> Your assignment: In the entries below, find every line holding the string "Maßgabe" and collect it.

> Provided information:

━━━━━━━━━━━━━━━━━━━━━━━━━━━━━━

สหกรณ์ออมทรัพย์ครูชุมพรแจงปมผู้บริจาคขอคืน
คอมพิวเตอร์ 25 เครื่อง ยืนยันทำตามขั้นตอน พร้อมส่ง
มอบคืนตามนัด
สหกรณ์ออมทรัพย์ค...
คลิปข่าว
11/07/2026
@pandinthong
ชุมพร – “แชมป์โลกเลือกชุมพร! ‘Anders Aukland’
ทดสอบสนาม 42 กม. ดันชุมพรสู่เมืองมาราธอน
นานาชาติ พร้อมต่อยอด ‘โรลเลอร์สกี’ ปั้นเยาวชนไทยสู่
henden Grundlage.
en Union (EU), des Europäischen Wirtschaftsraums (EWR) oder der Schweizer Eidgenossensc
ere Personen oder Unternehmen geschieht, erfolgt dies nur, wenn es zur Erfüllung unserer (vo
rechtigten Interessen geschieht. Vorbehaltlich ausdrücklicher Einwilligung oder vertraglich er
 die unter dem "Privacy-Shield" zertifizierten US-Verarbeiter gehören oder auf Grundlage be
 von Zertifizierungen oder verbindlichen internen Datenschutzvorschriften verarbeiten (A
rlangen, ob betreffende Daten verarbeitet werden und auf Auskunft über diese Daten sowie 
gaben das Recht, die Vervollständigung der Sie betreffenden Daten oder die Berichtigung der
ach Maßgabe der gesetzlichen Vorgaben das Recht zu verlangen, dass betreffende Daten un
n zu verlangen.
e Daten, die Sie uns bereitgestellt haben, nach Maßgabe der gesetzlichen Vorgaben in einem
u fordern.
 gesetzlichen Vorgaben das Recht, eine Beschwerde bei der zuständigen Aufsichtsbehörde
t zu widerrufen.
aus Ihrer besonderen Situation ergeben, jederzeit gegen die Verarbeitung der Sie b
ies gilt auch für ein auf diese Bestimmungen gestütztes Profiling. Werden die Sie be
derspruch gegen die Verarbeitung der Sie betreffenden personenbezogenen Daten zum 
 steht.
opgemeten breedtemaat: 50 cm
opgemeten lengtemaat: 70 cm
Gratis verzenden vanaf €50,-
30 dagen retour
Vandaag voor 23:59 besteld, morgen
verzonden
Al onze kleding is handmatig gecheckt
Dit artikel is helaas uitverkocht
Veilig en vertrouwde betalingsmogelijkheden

━━━━━━━━━━━━━━━━━━━━━━━━━━━━━━

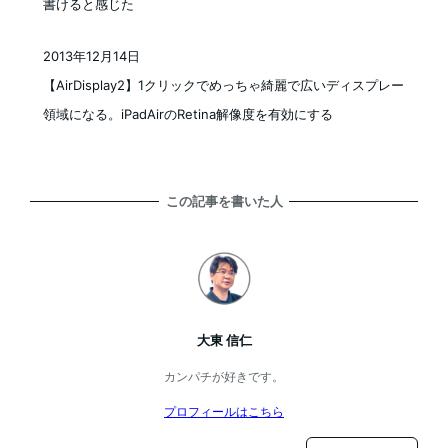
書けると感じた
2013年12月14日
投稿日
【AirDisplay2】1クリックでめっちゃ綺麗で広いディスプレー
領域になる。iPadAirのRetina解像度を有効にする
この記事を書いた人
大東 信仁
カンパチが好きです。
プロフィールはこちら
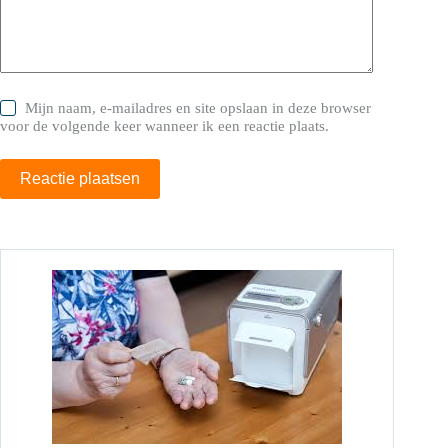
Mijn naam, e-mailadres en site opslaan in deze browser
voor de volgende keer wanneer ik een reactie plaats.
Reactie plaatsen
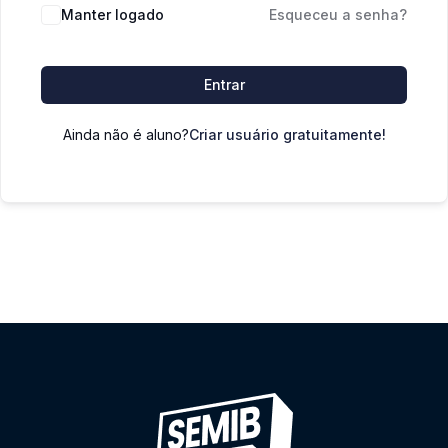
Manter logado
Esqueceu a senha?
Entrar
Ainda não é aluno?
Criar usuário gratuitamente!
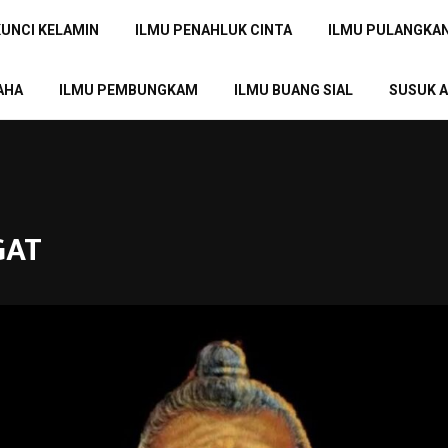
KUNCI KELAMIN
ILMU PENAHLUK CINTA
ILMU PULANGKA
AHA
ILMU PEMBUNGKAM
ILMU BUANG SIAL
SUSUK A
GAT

━━━━━━━━━━━━━━━━━━━━━━━━━━━━━━

> Your solution:
ach Maßgabe der gesetzlichen Vorgaben das Recht zu verlangen, dass betreffende Daten un
e Daten, die Sie uns bereitgestellt haben, nach Maßgabe der gesetzlichen Vorgaben in einem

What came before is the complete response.